▶ _Problem statement_
Copy each line of the records that includes "element".

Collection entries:
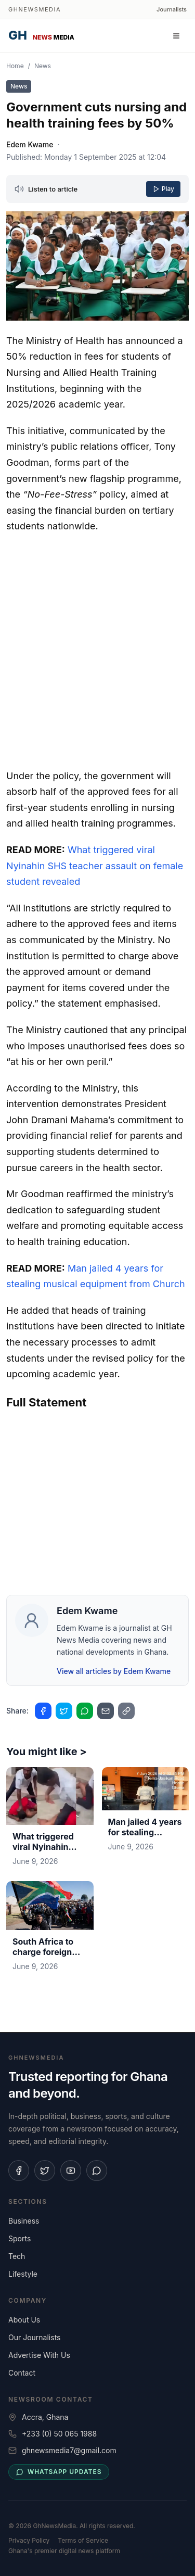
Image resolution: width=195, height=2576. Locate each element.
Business (23, 2220)
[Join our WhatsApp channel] (96, 2170)
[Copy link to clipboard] (126, 1711)
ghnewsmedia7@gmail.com (69, 2450)
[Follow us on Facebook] (18, 2170)
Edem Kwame (87, 1610)
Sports (19, 2238)
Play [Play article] (163, 189)
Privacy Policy (28, 2540)
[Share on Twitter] (64, 1711)
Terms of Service (83, 2540)
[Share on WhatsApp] (84, 1711)
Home (15, 66)
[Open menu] (176, 36)
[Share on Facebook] (43, 1711)
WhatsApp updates (58, 2472)
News (42, 66)
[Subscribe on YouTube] (70, 2170)
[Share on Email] (105, 1711)
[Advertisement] (97, 648)
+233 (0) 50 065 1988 (59, 2433)
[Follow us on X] (44, 2170)
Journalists (172, 9)
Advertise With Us (39, 2355)
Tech (16, 2256)
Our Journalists (34, 2337)
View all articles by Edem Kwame (114, 1671)
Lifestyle (22, 2273)
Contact (21, 2372)
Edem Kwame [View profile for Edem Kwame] (29, 144)
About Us (24, 2319)
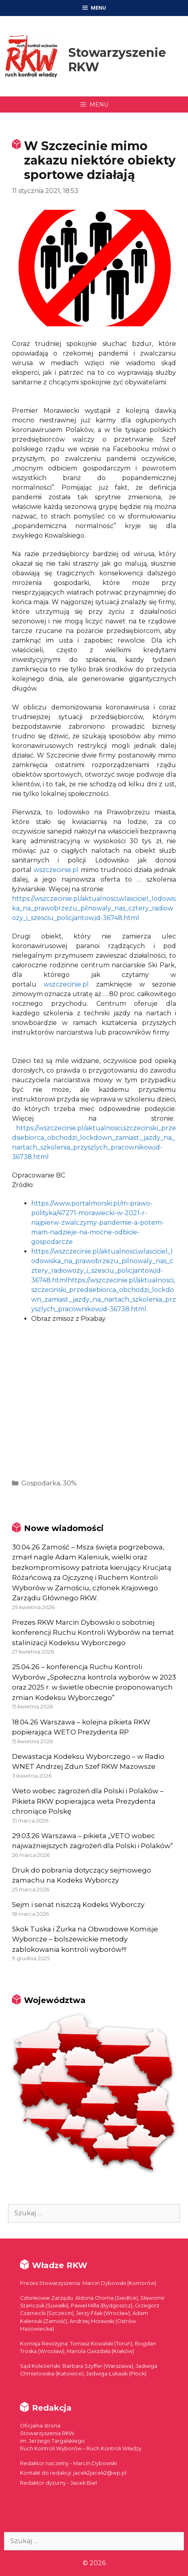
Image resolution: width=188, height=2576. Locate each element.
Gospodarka (40, 1483)
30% (70, 1483)
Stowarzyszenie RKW (117, 59)
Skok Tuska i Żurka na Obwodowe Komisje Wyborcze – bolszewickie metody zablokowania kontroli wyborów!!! (85, 1939)
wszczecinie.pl (56, 870)
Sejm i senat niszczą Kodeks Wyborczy (78, 1905)
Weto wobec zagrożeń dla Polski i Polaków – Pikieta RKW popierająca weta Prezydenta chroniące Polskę (88, 1801)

▶ _Answer for the task_
Image resolution: width=195, height=2576. Locate each element.
Image resolution: width=188, height=2576. Locate each element.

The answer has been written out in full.